Dans les strates les plus hautes du roman, il existe parfois une inventivité de style, mais elle reste presque toujours balisée à l’intérieur des dialogues ou de la narration. Lorsque la langue devient improbable un niveau au-dessus, dans l’énonciation, c’est-à-dire lorsque la voix même se voit problématisée, on commence à glisser hors du roman, vers le récit. Le récit n’est pas un genre sans genre; ce n’est pas un genre du tout. C’est la généricité même du raconter qui écrase la notion de genre. Dominique Rabaté, dans Vers une littérature de l’épuisement, puis dans Poétiques de la voix2, a bien montré comment la question de la voix se situe au cœur de l’art du récit. Réciter, c’est déplacer la narration vers le théâtre de la parole. C’est ce déplacement, dans lequel la situation d’énonciation est montrée, que l’on observe chez Thomas Bernhard (le narrateur calé dans son fauteuil à oreilles dans Des arbres à abattre), chez Pierre Michon (« Puisque vous m’en priez, Monsieur, je veux bien que nous restions un instant encore dans le grand escalier. »3) et chez plusieurs autres auteurs qui ont, au cours des cinquante dernières années, tiré l’art narratif vers la récitation.

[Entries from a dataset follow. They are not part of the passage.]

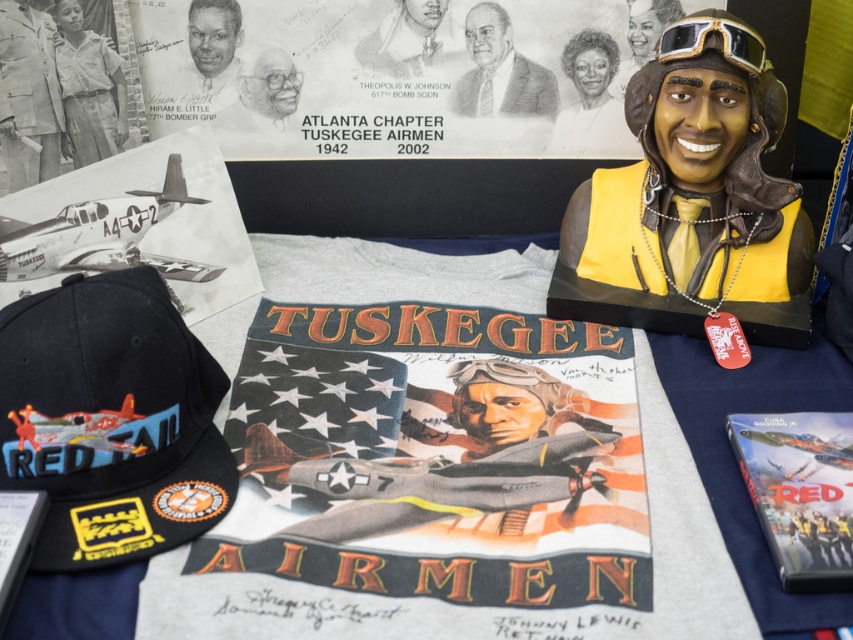 Question: Is light brown leather jacket at upper left smaller than gray pencil sketch of man at upper center?

Choices:
 (A) no
 (B) yes

Answer: (A)

Question: Which of these objects is positioned closest to the black fabric baseball cap at lower left?

Choices:
 (A) smooth skin portrait at upper center
 (B) pencil sketch portrait at upper center

Answer: (B)

Question: Is smooth skin portrait at upper center to the left of smooth black portrait at upper left from the viewer's perspective?

Choices:
 (A) yes
 (B) no

Answer: (B)

Question: Which of the following is the closest to the observer?

Choices:
 (A) pencil sketch portrait at upper center
 (B) smooth black portrait at upper left
 (C) light brown leather jacket at upper left
 (D) light brown uniform at upper left

Answer: (C)

Question: Which point is farther from the camera taking this photo?

Choices:
 (A) (492, 10)
 (B) (222, 99)
 (C) (780, 520)
 (D) (219, 84)

Answer: (B)

Question: Is matte plastic poster at lower right below light brown leather jacket at upper left?

Choices:
 (A) yes
 (B) no

Answer: (A) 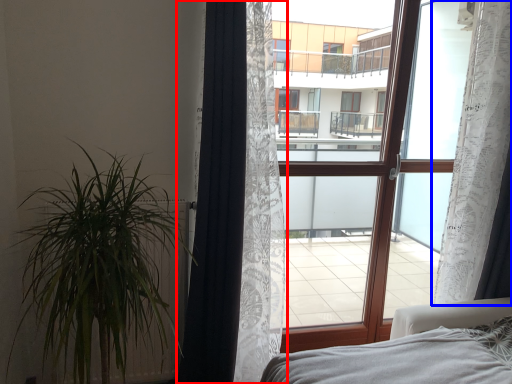 Question: Which of the following is the farthest to the observer, curtain (highlighted by a red box) or curtain (highlighted by a blue box)?

Choices:
 (A) curtain
 (B) curtain

Answer: (B)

La notion d’improbabilité peut nous aider à distinguer les romans qui reconduisent les normes phrastiques et narratives déjà consolidées (haute probabilité) des proses qui se risquent dans des syntaxes et des agencements peu probables.
Certains diront que ce n’est qu’un dérivé de la notion d’écart, qui a déjà fait l’objet de plusieurs théories de la littérarité. Je crois en effet que le concept d’écart a ouvert la voie. Selon cette théorie, est littéraire une prose ou une poésie qui trouve sa région d’écart dans le domaine de la langue. Dans On the Road de Kerouac, l’écart se fait très visible : la phrase défie la logique, la ponctuation, l’uniformité du registre, etc. Reste que cela n’est pas toujours aussi visible. L’écart peut aussi se lover au milieu, comme c’est le cas chez Duras. Dans le peu, dans le blanc s’ouvre un interstice où la langue trouve sa littérarité. C’est pourquoi, dans mes tests de styles, j’ai inclus la prose minimaliste : contrairement à ce qu’on pourrait penser, il ne s’agit pas d’un style de haute probabilité statistique. Il y a une rareté de l’écriture blanche comme il y a une rareté de la prose spontanée.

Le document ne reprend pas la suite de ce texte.